Der Umfang der Bälle beträgt nicht mehr als 27,002 Inch. Das entspricht einem Durchmesser von 218,3 mm.
Die Bahn
Die Bowlingbahn besteht aus lackiertem Holz oder aus Kunststoff. Üblicherweise wird sie regelmäßig mit einem dünnen Ölfilm überzogen. Das letzte Drittel der Bahn ist trocken. Bei einem Hakenball sorgt das Öl dafür, dass die Seitenrotation erst kurz vor den Pins Wirkung zeigt. Wäre die Bahn gänzlich ungeölt, würde jede Rotation den Ball unmittelbar in die Rinne befördern. Fortgeschrittene Spieler besitzen mehrere Bälle unterschiedlicher Härte, um sich auf die wechselnden Bedingungen durch mehr oder weniger Öl und die unterschiedliche Beschaffenheit (Holz oder Kunststoff) anzupassen.
Die Bahn wird in folgende Bereiche eingeteilt:
Anlauf:
der Bereich in dem sich die Spieler bewegen, um ihren Wurf durchzuführen
Foulline:
eine (meist) schwarze Linie, die Anlauf und Lauffläche voneinander
abgrenzt. Zusätzlich ist diese durch eine Lichtschranke mit dem
Computer verbunden. Wird diese ausgelöst, so wird für den Wurf ein F
(Foul) eingetragen, die gefallenen Pins zählen nicht.
Lauffläche:
der 60 Fuß lange Bereich zwischen Anlauf und Pindeck. Dieser Bereich
wird normalerweise von den Spielern nicht betreten. Der Ball durchläuft
diesen Bereich auf seinem Weg zu den auf dem Pindeck stehenden Pins.
Die Lauffläche ist geölt um in erster Linie den Bahnenbelag zu
schützen. Die Ölung macht aber auch für Sportler den Reiz des Spielens
aus, da die Ölung ein mehr oder weniger anspruchsvolles Spielen des
Bowlingballs verlangt.
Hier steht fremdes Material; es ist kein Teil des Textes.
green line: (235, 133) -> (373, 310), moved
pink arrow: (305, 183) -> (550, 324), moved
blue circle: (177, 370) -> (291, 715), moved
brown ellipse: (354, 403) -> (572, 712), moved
Die Lauffläche ist wiederum unterteilt in drei
jeweils 20 Fuß lange Bereiche, die Heads, die Pines und das Backend
(Ein Bereich zwischen Öl und Pins, der nicht geölt wird, um den Bällen
"Haft" zu geben und ihnen Zeit zu lassen, einen "Hook" in Richtung
Gasse zu schlagen).
Pindeck:
der Bereich, in dem die Pins stehen
Rinne (Gutter):
die tieferliegenden Bereiche rechts und links neben Lauffläche und Pindeck.